The impetus for the joining together of the four Arab parties, representing utterly disparate, contradictory, ideologies – communism, feminism, Islamism, and Palestinian nationalism was legislation passed last year raising the electoral threshold from 2% to 3.25%, or at least four seats. None of the Arab parties saw themselves as viable in that calculus. So they decided on a sort of multiple-wives marriage of necessity. And ended up with more seats than their combined catch in 2013.
The irony? The law that brought them together was pushed through by Foreign Minister Avigdor Lieberman, whose own party, Yisrael Beiteinu, scored only six seats this time around, less than half of the Joint List.

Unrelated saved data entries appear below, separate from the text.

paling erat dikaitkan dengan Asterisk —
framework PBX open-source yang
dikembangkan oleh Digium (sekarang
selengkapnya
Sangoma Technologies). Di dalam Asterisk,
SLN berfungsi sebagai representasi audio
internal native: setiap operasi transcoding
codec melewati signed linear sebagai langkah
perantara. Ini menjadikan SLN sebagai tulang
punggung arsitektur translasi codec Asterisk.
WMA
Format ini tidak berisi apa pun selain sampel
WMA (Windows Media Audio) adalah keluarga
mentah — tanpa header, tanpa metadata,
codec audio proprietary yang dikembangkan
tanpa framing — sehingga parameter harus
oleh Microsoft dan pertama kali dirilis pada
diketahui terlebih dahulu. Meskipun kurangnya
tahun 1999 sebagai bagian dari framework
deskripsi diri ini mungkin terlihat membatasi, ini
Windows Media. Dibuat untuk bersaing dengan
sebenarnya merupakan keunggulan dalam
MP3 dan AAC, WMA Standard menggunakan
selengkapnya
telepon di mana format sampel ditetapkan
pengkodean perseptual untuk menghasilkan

The head of the Joint List, lawyer Ayman Odeh, somehow managed to herd the cats that comprise the list. He also strikes a moderate, unflappable pose. In a campaign ad, he appears at a Jewish family’s Shabbos table, after the mainstream party candidates have burst in and made their cases. They leave when Mr. Odeh enters and, smiling, he says to the Jewish family, “We all live in the same building together and we all want the same thing: Equal rights, peace and quiet.”
And in a debate, when Mr. Lieberman told Mr. Odeh that he should better be in Ramallah or Gaza and that “You’re not wanted here,” the Arab, who was born in Haifa, calmly responded to the Russian-born foreign minister, “I am very wanted in my homeland,” and went on to emphasize what he characterized as his party’s universalist and democratic message.

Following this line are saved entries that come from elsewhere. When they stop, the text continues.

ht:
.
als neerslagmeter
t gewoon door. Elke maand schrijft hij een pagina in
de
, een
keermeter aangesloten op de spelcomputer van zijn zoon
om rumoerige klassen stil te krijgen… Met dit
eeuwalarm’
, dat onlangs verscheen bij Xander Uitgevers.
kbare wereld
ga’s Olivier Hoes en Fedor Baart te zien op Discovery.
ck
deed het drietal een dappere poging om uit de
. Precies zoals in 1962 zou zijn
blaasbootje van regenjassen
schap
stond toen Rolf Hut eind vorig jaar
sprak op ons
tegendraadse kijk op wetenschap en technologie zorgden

To be sure, some of the cats in his herd are anything but universalist or democratic. Which is why the Joint List’s campaign slogan was the soothing but hollow “The Will of the People.”
So what possible role could the Joint List play in the Knesset? It will surely use its votes to oppose measures it sees as expansionist or anti-Arab. But beyond those things, which the liberal parties will oppose no less, are there any other causes such a confederacy of incoherence might embrace?
Practically speaking, the Joint List’s fractious felines can probably come together on the issue of Arab poverty, and Israel’s insufficient assistance to that sector of its citizenry.
Israel ranks high among developed nations in the percentage of its citizens living in poverty. Economist Paul Krugman attributes that in part to “policy choices: Israel does less to lift people out of poverty than any other advanced country.”
According to a 2013 National Insurance Institute report, the poverty rate among Israel’s Arabs – some 20% of the population – was 47.4%.
The same report estimates the poverty rate at the time among Israeli chareidim (approximately 10% of the population) at 66%. Both communities’ high poverty can be attributed, at least in part, to low earnings and government cutbacks in child allotments.
So it might not be outlandish to imagine that, however either impoverished sector may feel about each other, both will vote to bolster any legislation put before the Knesset designed to assist poor families. Stranger unplanned but de facto alliances have taken place.
For Jews who perceive Israel in nationalistic or religious colors, the emergence of an Arab party with 13 seats in the Knesset may seem like a violation of the idea of the state. Those of us, though, who see Israel as a wonderful democracy and haven for Jews but who are not flag wavers or Yom Ha’Atzmaut celebrators might dare to hope that the Joint List, the abhorrent nature of some of its members notwithstanding, might end up actually helping advance the Israeli societal good.